* **WHAT THE TASK REQUIRES**
Please find the lines in the following records that hold "monthly", and copy them.
DATA TO EXAMINE START
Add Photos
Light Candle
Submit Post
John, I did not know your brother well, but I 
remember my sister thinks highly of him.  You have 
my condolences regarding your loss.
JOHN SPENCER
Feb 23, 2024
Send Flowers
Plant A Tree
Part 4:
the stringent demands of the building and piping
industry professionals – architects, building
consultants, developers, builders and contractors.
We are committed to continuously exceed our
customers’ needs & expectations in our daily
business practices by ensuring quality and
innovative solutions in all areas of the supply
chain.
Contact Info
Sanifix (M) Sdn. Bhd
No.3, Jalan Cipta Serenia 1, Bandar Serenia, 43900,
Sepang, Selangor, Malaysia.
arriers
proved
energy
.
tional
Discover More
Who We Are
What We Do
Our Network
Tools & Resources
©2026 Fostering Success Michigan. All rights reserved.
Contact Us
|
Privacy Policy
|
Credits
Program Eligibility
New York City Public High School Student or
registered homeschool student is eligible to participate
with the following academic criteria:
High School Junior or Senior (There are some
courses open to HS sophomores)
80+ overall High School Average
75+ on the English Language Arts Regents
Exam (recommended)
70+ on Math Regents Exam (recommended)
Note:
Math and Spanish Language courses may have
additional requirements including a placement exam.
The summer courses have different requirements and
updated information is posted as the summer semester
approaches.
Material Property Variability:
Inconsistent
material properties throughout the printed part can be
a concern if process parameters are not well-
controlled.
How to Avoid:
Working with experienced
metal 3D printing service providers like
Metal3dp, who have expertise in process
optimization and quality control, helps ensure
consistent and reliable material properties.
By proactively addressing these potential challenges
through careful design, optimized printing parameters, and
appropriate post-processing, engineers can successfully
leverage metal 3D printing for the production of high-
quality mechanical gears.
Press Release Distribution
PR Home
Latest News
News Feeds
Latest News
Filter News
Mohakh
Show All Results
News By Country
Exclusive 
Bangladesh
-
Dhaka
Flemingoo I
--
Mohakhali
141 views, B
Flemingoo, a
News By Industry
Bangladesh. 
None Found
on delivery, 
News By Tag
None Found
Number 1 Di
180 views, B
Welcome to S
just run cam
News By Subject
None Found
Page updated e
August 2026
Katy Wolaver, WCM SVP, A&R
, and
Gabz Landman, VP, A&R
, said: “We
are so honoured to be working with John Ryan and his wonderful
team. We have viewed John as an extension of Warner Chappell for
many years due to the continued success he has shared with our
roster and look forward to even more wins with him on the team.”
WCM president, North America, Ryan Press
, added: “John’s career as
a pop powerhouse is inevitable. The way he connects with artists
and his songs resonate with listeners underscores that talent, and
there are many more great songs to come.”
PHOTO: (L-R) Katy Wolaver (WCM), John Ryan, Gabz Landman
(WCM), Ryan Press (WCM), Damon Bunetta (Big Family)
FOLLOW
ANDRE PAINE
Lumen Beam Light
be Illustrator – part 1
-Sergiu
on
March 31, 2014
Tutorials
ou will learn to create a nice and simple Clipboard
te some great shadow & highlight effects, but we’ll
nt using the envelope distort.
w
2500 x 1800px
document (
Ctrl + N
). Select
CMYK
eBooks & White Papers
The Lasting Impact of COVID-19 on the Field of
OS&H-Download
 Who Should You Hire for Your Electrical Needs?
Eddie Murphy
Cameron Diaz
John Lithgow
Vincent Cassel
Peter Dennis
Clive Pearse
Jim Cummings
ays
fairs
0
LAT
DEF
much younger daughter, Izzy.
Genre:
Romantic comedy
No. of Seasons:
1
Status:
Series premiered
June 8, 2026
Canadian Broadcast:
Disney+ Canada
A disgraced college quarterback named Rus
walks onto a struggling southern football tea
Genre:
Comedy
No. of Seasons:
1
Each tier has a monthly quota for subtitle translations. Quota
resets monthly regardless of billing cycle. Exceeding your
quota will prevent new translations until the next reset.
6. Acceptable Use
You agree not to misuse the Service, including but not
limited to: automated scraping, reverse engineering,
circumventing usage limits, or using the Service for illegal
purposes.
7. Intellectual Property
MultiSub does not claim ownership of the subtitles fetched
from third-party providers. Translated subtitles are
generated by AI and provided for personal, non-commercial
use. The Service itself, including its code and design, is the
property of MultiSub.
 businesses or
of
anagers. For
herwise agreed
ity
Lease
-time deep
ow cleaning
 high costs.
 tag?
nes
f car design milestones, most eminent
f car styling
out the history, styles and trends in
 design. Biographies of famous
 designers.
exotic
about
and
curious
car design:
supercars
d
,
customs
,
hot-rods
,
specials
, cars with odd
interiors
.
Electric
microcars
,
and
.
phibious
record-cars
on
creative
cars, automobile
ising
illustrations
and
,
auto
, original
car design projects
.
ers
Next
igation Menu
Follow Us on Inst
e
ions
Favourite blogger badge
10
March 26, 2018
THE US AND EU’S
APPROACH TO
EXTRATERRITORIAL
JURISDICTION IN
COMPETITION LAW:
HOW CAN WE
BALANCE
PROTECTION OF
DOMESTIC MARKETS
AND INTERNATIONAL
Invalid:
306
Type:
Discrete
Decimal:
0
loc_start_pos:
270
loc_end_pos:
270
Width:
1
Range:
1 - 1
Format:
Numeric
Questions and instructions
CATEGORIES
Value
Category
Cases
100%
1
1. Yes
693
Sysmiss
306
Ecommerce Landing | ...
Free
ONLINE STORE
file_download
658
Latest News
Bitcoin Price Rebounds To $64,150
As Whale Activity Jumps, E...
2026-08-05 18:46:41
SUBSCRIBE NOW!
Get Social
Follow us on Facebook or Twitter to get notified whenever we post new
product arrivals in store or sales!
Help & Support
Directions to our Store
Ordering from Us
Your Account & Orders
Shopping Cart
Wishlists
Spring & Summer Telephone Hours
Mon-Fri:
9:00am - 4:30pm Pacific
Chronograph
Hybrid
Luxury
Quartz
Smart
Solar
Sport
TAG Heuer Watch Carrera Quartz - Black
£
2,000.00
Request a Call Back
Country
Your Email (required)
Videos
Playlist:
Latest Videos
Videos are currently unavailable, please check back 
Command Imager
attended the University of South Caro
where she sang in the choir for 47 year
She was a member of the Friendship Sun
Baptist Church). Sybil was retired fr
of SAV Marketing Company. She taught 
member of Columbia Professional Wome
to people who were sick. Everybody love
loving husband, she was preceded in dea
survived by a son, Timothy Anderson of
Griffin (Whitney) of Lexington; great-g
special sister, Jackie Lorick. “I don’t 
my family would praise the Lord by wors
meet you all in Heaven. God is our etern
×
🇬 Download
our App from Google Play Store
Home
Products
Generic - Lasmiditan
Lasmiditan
DATA TO EXAMINE END
* **OUTPUT BELOW**
Each tier has a monthly quota for subtitle translations. Quota
resets monthly regardless of billing cycle. Exceeding your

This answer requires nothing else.